You don't have to be a data scientist, but you do have to try and understand them. ASU's new program helps domain experts better communicate on big data projects.
Big data -- you either understand it or you don't.
"Some people perceive the big data methods as sort of like stirring up some voodoo," said Professor Michael Goul, chair of the Information Systems Department at the W. P. Carey School of Business at Arizona State University.
It's a problem. But the thing is, big data is not going away. According to the university, 85% of Fortune 500 companies have a big data initiative underway or in the works.
So, how can companies forge some understanding between their data scientists and domain experts?
ASU is hoping to help through the introduction of its new business analytics certificate.
It's not aimed at turning people into full blown data scientists, but rather, at enabling those who work with data scientists to better understand and communicate with them through a fundamental understanding of analytics in a business setting.
"If you're a manager saying 'I think this big data can make a big change in, say, how we do our marketing to this specific clientele that we have,' and you know that corporate is going to send you out some data scientists that you'll be working with to develop some new solutions -- you want to meet them more than half way," Goul said.
The programs lasts about six months, and includes four courses, all online. There are weekly quizzes and readings, but students have the ability to pace themselves.
Two of the classes are core classes. Business Analytics Strategy covers how businesses have realized benefits from business analytics, Goul said. Students will do cases studies on companies that invested in analytics, why they did it, and what they intended to get out of it, as well as any pitfalls they encountered. The other course is Foundations of Applied Analytics. Students learn about analytics models -- what they are, why they're valuable, if they decay over time, and how to prepare a good model. Also, what's important to communicate to data scientists about the model they're building.
From there, the program has two tracks.

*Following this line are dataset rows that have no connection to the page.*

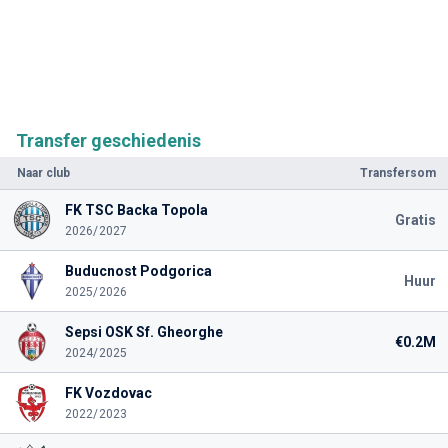
Transfer geschiedenis
Naar club
Transfersom
FK TSC Backa Topola
Gratis
2026/2027
Buducnost Podgorica
Huur
2025/2026
Sepsi OSK Sf. Gheorghe
€0.2M
2024/2025
FK Vozdovac
2022/2023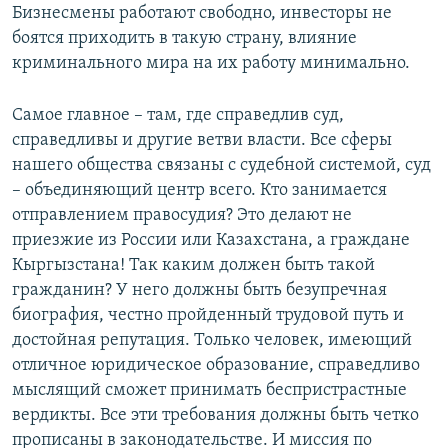
Бизнесмены работают свободно, инвесторы не
боятся приходить в такую страну, влияние
криминального мира на их работу минимально.
Самое главное – там, где справедлив суд,
справедливы и другие ветви власти. Все сферы
нашего общества связаны с судебной системой, суд
– объединяющий центр всего. Кто занимается
отправлением правосудия? Это делают не
приезжие из России или Казахстана, а граждане
Кыргызстана! Так каким должен быть такой
гражданин? У него должны быть безупречная
биография, честно пройденный трудовой путь и
достойная репутация. Только человек, имеющий
отличное юридическое образование, справедливо
мыслящий сможет принимать беспристрастные
вердикты. Все эти требования должны быть четко
прописаны в законодательстве. И миссия по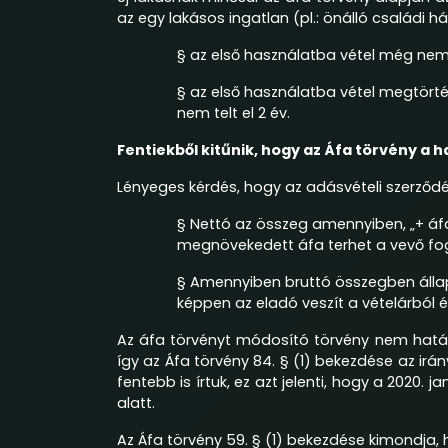
az egy lakásos ingatlan (pl.: önálló családi 
§ az első használatba vétel még ne
§ az első használatba vétel megtörté
nem telt el 2 év.
Fentiekből kitűnik, hogy az Áfa törvény a h
Lényeges kérdés, hogy az adásvételi szerző
§ Nettó az összeg amennyiben, „+ áfa
megnövekedett áfa terhet a vevő fogj
§ Amennyiben bruttó összegben állapod
képpen az eladó veszít a vételárból 
Az áfa törvényt módosító törvény nem határ
így az Áfa törvény 84. § (1) bekezdése az irá
fentebb is írtuk, ez azt jelenti, hogy a 2020.
alatt.
Az Áfa törvény 59. § (1) bekezdése kimondja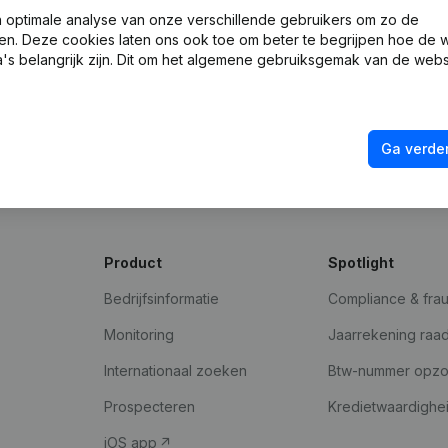
optimale analyse van onze verschillende gebruikers om zo de
en. Deze cookies laten ons ook toe om beter te begrijpen hoe de 
's belangrijk zijn. Dit om het algemene gebruiksgemak van de webs
Ga verder
Product
Spotlight
Bedrijfsinformatie
Compliance & fra
Monitoring
Jaarrekening raa
Internationaal zoeken
Btw-nummer opz
Prospecteren
Kredietwaardighe
iOS app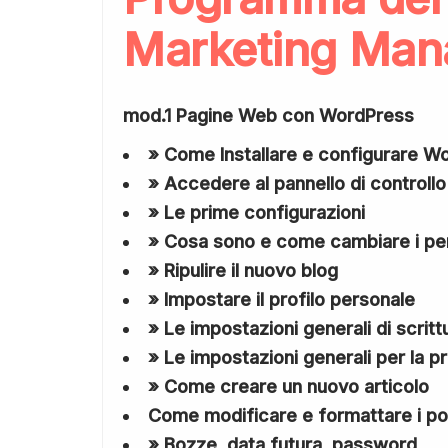
Marketing Man
mod.1 Pagine Web con WordPress
» Come Installare e configurare W
» Accedere al pannello di controllo
» Le prime configurazioni
» Cosa sono e come cambiare i pe
» Ripulire il nuovo blog
» Impostare il profilo personale
» Le impostazioni generali di scritt
» Le impostazioni generali per la p
» Come creare un nuovo articolo
Come modificare e formattare i po
» Bozze, data futura, password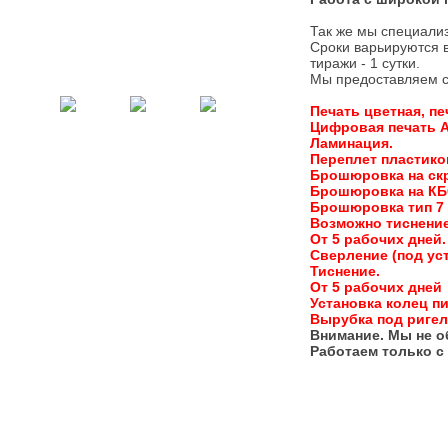
Так же мы специали
Сроки варьируются в
тиражи - 1 сутки.
Мы предоставляем с
Печать цветная, печ
Цифровая печать А2
Ламинация.
Переплет пластико
Брошюровка на скр
Брошюровка на КБС
Брошюровка тип 7 
Возможно тиснение
От 5 рабочих дней.
Сверление (под ус
Тиснение.
От 5 рабочих дней
Установка колец п
Вырубка под ригел
Внимание. Мы не о
Работаем только с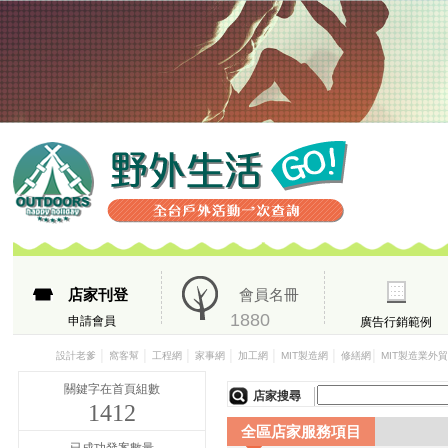
店家刊登
會員名冊
1880
申請會員
廣告行銷範例
│
│
│
│
│
│
│
設計老爹
窩客幫
工程網
家事網
加工網
MIT製造網
修繕網
MIT製造業外
關鍵字在首頁組數
店家搜尋
1412
全區店家服務項目
已成功發案數量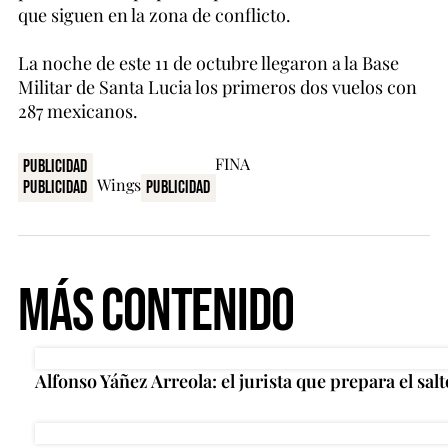
que siguen en la zona de conflicto.
La noche de este 11 de octubre llegaron a la Base
Militar de Santa Lucia los primeros dos vuelos con
287 mexicanos.
Publicidad
Publicidad
Publicidad
Más Contenido
Alfonso Yáñez Arreola: el jurista que prepara el salt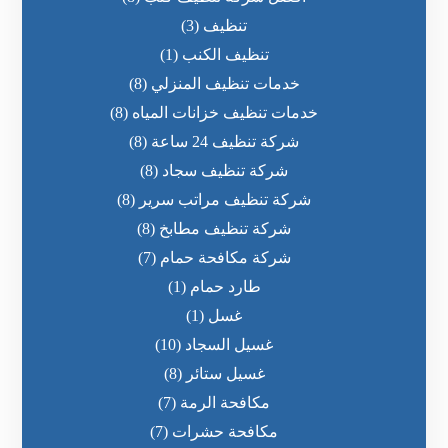
تنظيف
(3)
تنظيف الكنب
(1)
خدمات تنظيف المنزلي
(8)
خدمات تنظيف خزانات المياه
(8)
شركة تنظيف 24 ساعة
(8)
شركة تنظيف سجاد
(8)
شركة تنظيف مراتب سرير
(8)
شركة تنظيف مطابخ
(8)
شركة مكافحة حمام
(7)
طارد حمام
(1)
غسل
(1)
غسيل السجاد
(10)
غسيل ستائر
(8)
مكافحة الرمة
(7)
مكافحة حشرات
(7)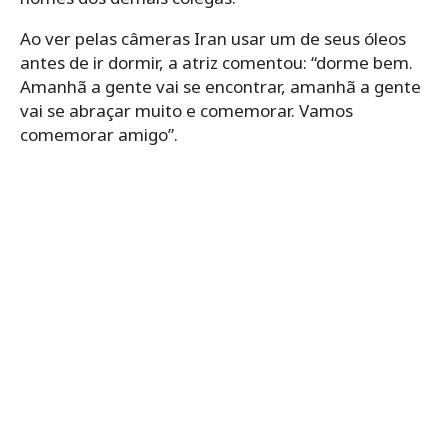
Ao ver pelas câmeras Iran usar um de seus óleos
antes de ir dormir, a atriz comentou: “dorme bem.
Amanhã a gente vai se encontrar, amanhã a gente
vai se abraçar muito e comemorar. Vamos
comemorar amigo”.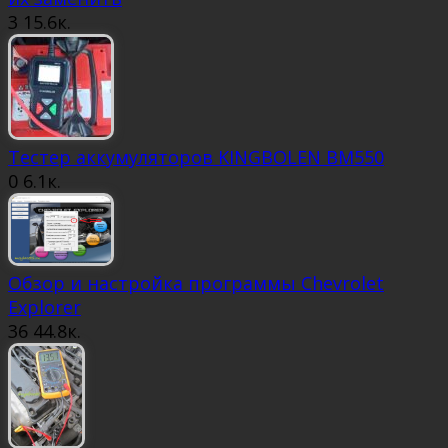
3
15.6к.
Тестер аккумуляторов KINGBOLEN BM550
0
6.1к.
Обзор и настройка программы Chevrolet
Explorer
36
44.8к.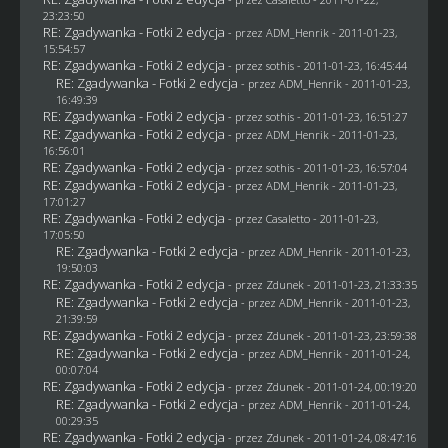
23:23:50
RE: Zgadywanka - Fotki 2 edycja
- przez
ADM_Henrik
- 2011-01-23,
15:54:57
RE: Zgadywanka - Fotki 2 edycja
- przez
sothis
- 2011-01-23, 16:45:44
RE: Zgadywanka - Fotki 2 edycja
- przez
ADM_Henrik
- 2011-01-23,
16:49:39
RE: Zgadywanka - Fotki 2 edycja
- przez
sothis
- 2011-01-23, 16:51:27
RE: Zgadywanka - Fotki 2 edycja
- przez
ADM_Henrik
- 2011-01-23,
16:56:01
RE: Zgadywanka - Fotki 2 edycja
- przez
sothis
- 2011-01-23, 16:57:04
RE: Zgadywanka - Fotki 2 edycja
- przez
ADM_Henrik
- 2011-01-23,
17:01:27
RE: Zgadywanka - Fotki 2 edycja
- przez
Casaletto
- 2011-01-23,
17:05:50
RE: Zgadywanka - Fotki 2 edycja
- przez
ADM_Henrik
- 2011-01-23,
19:50:03
RE: Zgadywanka - Fotki 2 edycja
- przez
Zdunek
- 2011-01-23, 21:33:35
RE: Zgadywanka - Fotki 2 edycja
- przez
ADM_Henrik
- 2011-01-23,
21:39:59
RE: Zgadywanka - Fotki 2 edycja
- przez
Zdunek
- 2011-01-23, 23:59:38
RE: Zgadywanka - Fotki 2 edycja
- przez
ADM_Henrik
- 2011-01-24,
00:07:04
RE: Zgadywanka - Fotki 2 edycja
- przez
Zdunek
- 2011-01-24, 00:19:20
RE: Zgadywanka - Fotki 2 edycja
- przez
ADM_Henrik
- 2011-01-24,
00:29:35
RE: Zgadywanka - Fotki 2 edycja
- przez
Zdunek
- 2011-01-24, 08:47:16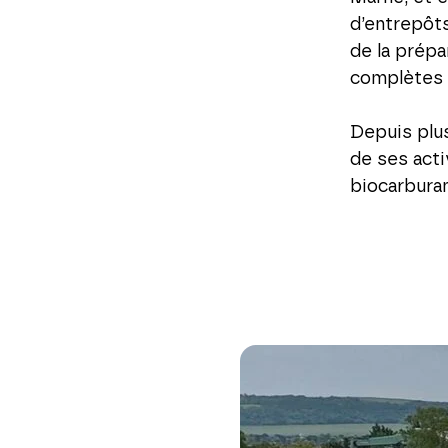
d’entrepôts
de la prép
complètes p
Depuis plu
de ses acti
biocarburan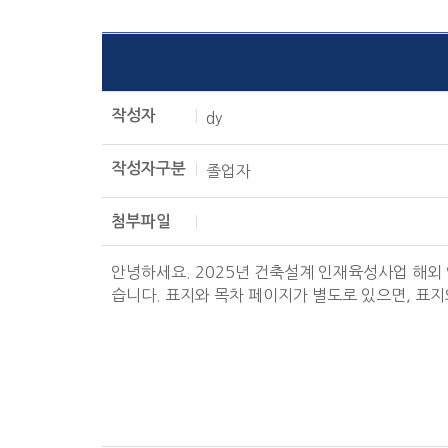
작성자
dy
작성자구분
졸업자
첨부파일
안녕하세요. 2025년 건축설계 인재육성사업 해외
습니다. 표지와 목차 페이지가 별도로 있으면, 표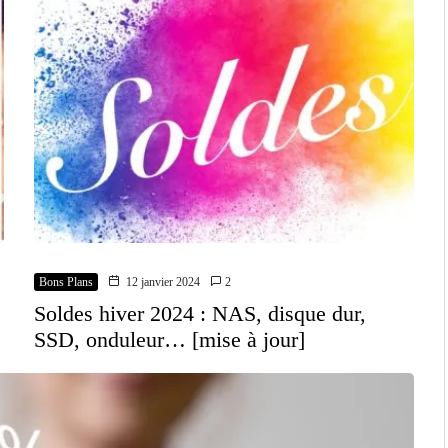
Bons Plans
12 janvier 2024
2
Soldes hiver 2024 : NAS, disque dur,
SSD, onduleur… [mise à jour]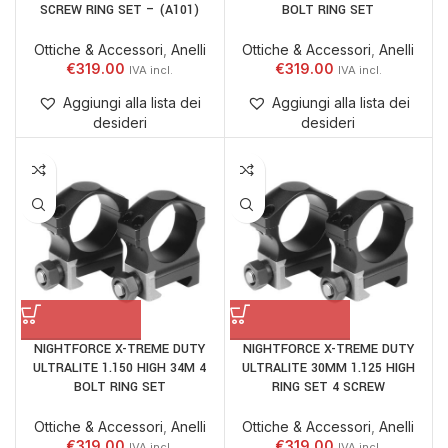
SCREW RING SET – (A101)
BOLT RING SET
Ottiche & Accessori
,
Anelli
Ottiche & Accessori
,
Anelli
€
319.00
€
319.00
Aggiungi alla lista dei
Aggiungi alla lista dei
desideri
desideri
NIGHTFORCE X-TREME DUTY
NIGHTFORCE X-TREME DUTY
ULTRALITE 1.150 HIGH 34M 4
ULTRALITE 30MM 1.125 HIGH
BOLT RING SET
RING SET 4 SCREW
Ottiche & Accessori
,
Anelli
Ottiche & Accessori
,
Anelli
€
319.00
€
319.00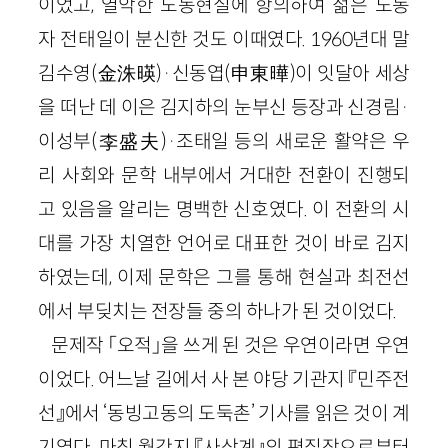
이었고, 열악한 노동현실에 항의하여 젊은 노동
자 전태일이 분신한 것도 이때였다. 1960년대 말
김수영(金洙暎)·신동엽(申東曄)이 잇달아 세상
을 떠난 데 이은 김지하의 눈부신 등장과 신경림·
이성부(李盛夫)·조태일 등의 새로운 활약은 우
리 사회와 문학 내부에서 거대한 전환이 진행되
고 있음을 알리는 명백한 신호였다. 이 전환의 시
대를 가장 치열한 언어로 대표한 것이 바로 김지
하였는데, 이제 문학은 그를 통해 현실과 최전선
에서 부딪치는 전장들 중의 하나가 된 것이었다.
문제작 「오적」을 쓰게 된 것은 우연이라면 우연
이었다. 어느날 길에서 사 본 야당 기관지 『민주전
선』에서 ‘동빙고동의 도둑촌’ 기사를 읽은 것이 계
기였다. 마침 월간지 『사상계』의 편집장으로부터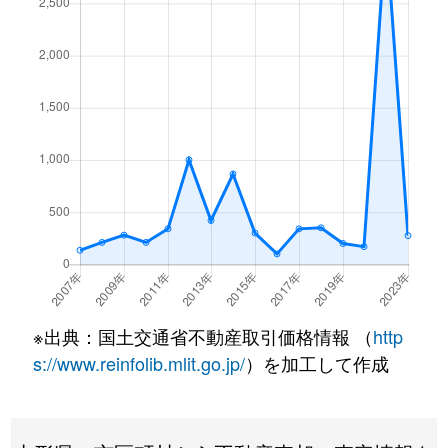
※出典：国土交通省不動産取引価格情報 （
http
s://www.reinfolib.mlit.go.jp/
）を加工して作成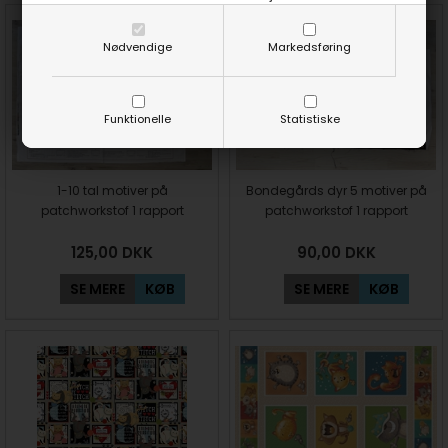
Nødvendige
Markedsføring
Funktionelle
Statistiske
1-10 tal motiver på
Bondegårds dyr 5 motiver på
patchworkstof 1 rapport
patchworkstof 1 rapport
125,00
DKK
90,00
DKK
SE MERE
KØB
SE MERE
KØB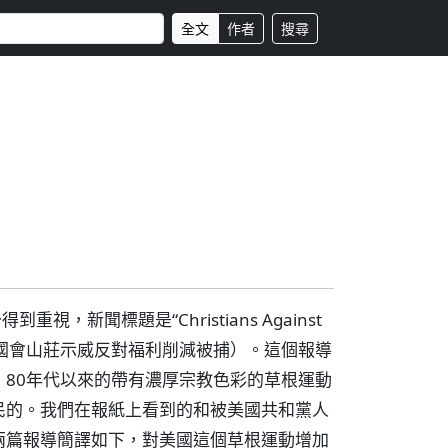
全文
作者
搜尋
，新聞標題是“Christians Against
ol”（基督教徒在國會山莊示威反對福利削減被捕）。這個報導
80年代以來的帶有濃厚宗教色彩的草根運動
民的。我們在報紙上看到的和被美國共和黨人
兩篇報導簡譯如下，對美國這個草根運動增加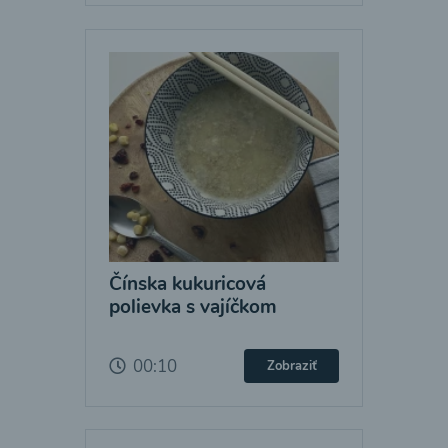
Čínska kukuricová
polievka s vajíčkom
00:10
Zobraziť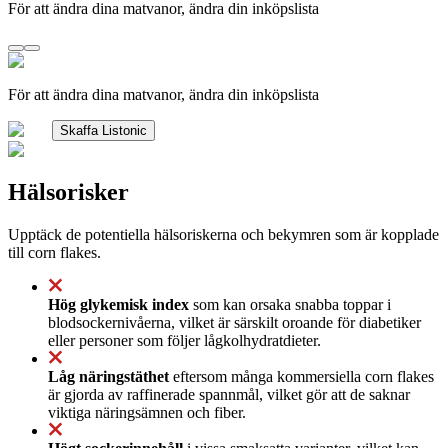
För att ändra dina matvanor, ändra din inköpslista
För att ändra dina matvanor, ändra din inköpslista
Skaffa Listonic
Hälsorisker
Upptäck de potentiella hälsoriskerna och bekymren som är kopplade
till corn flakes.
Hög glykemisk index
som kan orsaka snabba toppar i
blodsockernivåerna, vilket är särskilt oroande för diabetiker
eller personer som följer lågkolhydratdieter.
Låg näringstäthet
eftersom många kommersiella corn flakes
är gjorda av raffinerade spannmål, vilket gör att de saknar
viktiga näringsämnen och fiber.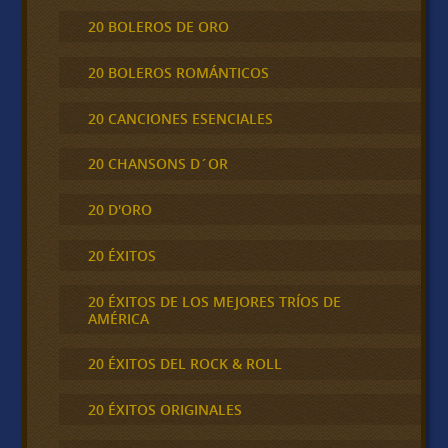
20 BOLEROS DE ORO
20 BOLEROS ROMÁNTICOS
20 CANCIONES ESENCIALES
20 CHANSONS D´OR
20 D'ORO
20 ÉXITOS
20 ÉXITOS DE LOS MEJORES TRÍOS DE
AMÉRICA
20 ÉXITOS DEL ROCK & ROLL
20 ÉXITOS ORIGINALES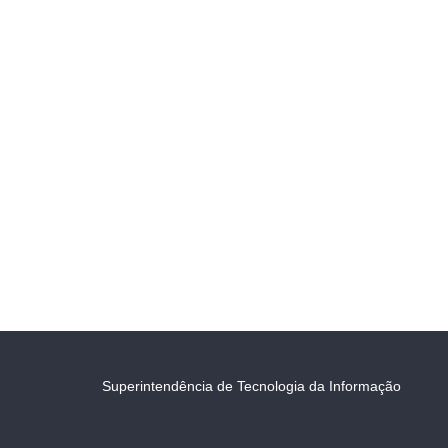
Superintendência de Tecnologia da Informação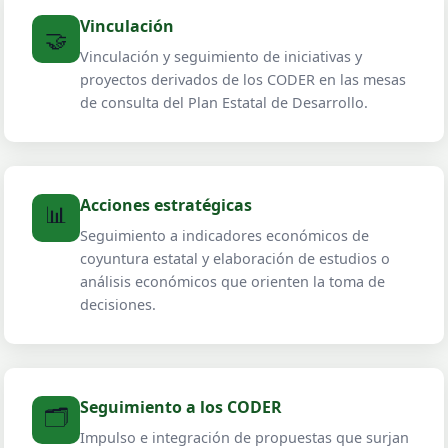
Vinculación
🤝
Vinculación y seguimiento de iniciativas y
proyectos derivados de los CODER en las mesas
de consulta del Plan Estatal de Desarrollo.
Acciones estratégicas
📊
Seguimiento a indicadores económicos de
coyuntura estatal y elaboración de estudios o
análisis económicos que orienten la toma de
decisiones.
Seguimiento a los CODER
🗂️
Impulso e integración de propuestas que surjan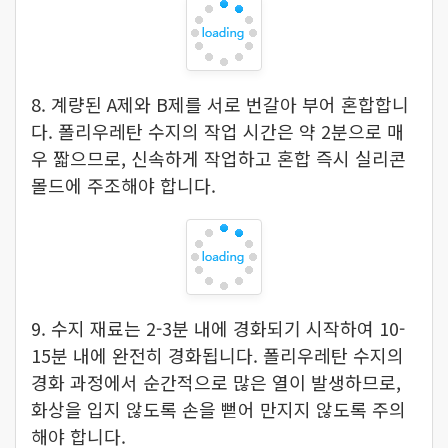
8. 계량된 A제와 B제를 서로 번갈아 부어 혼합합니
다. 폴리우레탄 수지의 작업 시간은 약 2분으로 매
우 짧으므로, 신속하게 작업하고 혼합 즉시 실리콘
몰드에 주조해야 합니다.
9. 수지 재료는 2-3분 내에 경화되기 시작하여 10-
15분 내에 완전히 경화됩니다. 폴리우레탄 수지의
경화 과정에서 순간적으로 많은 열이 발생하므로,
화상을 입지 않도록 손을 뻗어 만지지 않도록 주의
해야 합니다.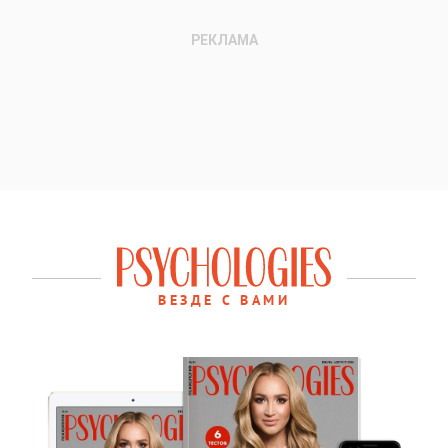
ВЕЗДЕ С ВАМИ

The first is in supply chain management -- Analytical Decision Modeling I and II. The other track is data management -- Enterprise Analytics and Big Data and Data Mining and Predictive Analytics.
Goul said there are a few reasons to foster an understanding of analytics.
"The domain expert probably has a solid understanding of the data that's being collected. They know why it's being collected, what purpose it's served in the past. They know things like 'Oh, this piece of data probably tells us the same information as this piece of data,' and understanding then how the methods that are going to be used by the data scientists could make use of that information is just golden," he said.
On the supply chain side, he gave an example of a shipping company collecting data on its trucks. They might know where every single one of their trucks is at any given time, so if something happens along a route, they can reroute the trucks.
"Being able to work with the data scientist to understand how that new information and what might be gleaned from it can be leveraged would be key," he said.
He said that having a partnership between people who understand a domain and people who understand the data is important these days.
"My hope is that this will provide people with the insights that will allow them to communicate on a different level and really address some nasty problems that we probably haven't looked at before," he said.